In India, citizens are concerned about the country’s coronavirus tracing app, Aarogya Setu (which translates to “a bridge to health” in Hindi). According to a recent CBS News article, the app “uses Bluetooth and GPS technology to alert users who may have come into contact with people who tested positive for COVID-19 or shown symptoms of the disease.” Many millions of people have downloaded the app since it became available. The Indian government has made it mandatory for certain groups, such as train travelers.

The concerns are over how much data the app collects. “It asks its users to share their name, phone number, age, gender, profession, and details of countries visited in the last 30 days,” states the CBS News article, reporting that internet freedom groups describe this amount of data, as well as the recording of users’ locations and Bluetooth data, as “excessive.” Additionally, researchers at the Massachusetts Institute of Technology (MIT) point out that it’s unclear who has access to the data.

Similar apps are being used in Singapore, Australia, Israel, South Korea, Taiwan, and China. The U.S. doesn’t yet have a national tracing app in place, but the government is working with tech companies and other resources to get one up and running. According to a recent Wall Street Journal article, Apple and Google “are working on a Bluetooth system that developers can use to build tracing apps while protecting users’ privacy.”

Security Measures

According to Reuters, “Nearly everyone agrees on deleting logs after about one month.” Other security measures include:

  • Leaving names off contact lists
  • Making contact lists secret
  • Leaving GPS data out of the mix
  • Making app use voluntary
  • Allowing users to opt in to share their data

The use of Bluetooth technology is of particular concern and another precaution is issuing patches when security issues are found. According to the Wall Street Journal article, “In November, a researcher from the Technical University of Darmstadt in Germany found a vulnerability in how Bluetooth was implemented on devices using Google’s Android operating system. Google issued a patch in February.”

Security Magazine proposes the following additional considerations:

  • Open source scrutiny. “All apps should be open source and vetted by the security community.”
  • “A decentralized approach such as the one proposed by Apple-Google has the benefit of not storing location data in a central ’trusted’ database that could be subject to abuse, data loss, and all the associated privacy risks.”
  • “Pooling resources and testing robust, open-source software would likely expedite the implementation of these apps and allow external validation.”
  • “Any new laws needed for storage of medical and location data should have sunset clauses and be revisited regularly and dismantled as soon as practical to do so.”
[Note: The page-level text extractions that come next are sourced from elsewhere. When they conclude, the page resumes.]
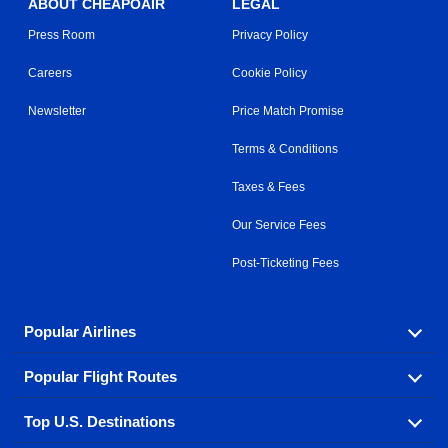
ABOUT CHEAPOAIR
LEGAL
Press Room
Privacy Policy
Careers
Cookie Policy
Newsletter
Price Match Promise
Terms & Conditions
Taxes & Fees
Our Service Fees
Post-Ticketing Fees
Popular Airlines
Popular Flight Routes
Explore our cheap airfare options by carrier, with over
500 options to choose from.
Top U.S. Destinations
Book one of our most popular flight routes with three
Aeromexico
Air Canada
easy clicks.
Another idea that has been floated by experts is for users to have the tracing app on a second phone, lowering the chance of having personal data accessed by hackers.

In Summary

As the coronavirus continues to disrupt the lives of people around the world, everyone is anxious for an end to the pandemic and the ability to return to normal activities. Until there is a vaccine available, one of the best ways to approach normalcy is with aggressive testing and tracing. While many are concerned about the security problems associated with tracing, cybersecurity experts are taking steps to ensure we don’t have to give up data security to protect our health.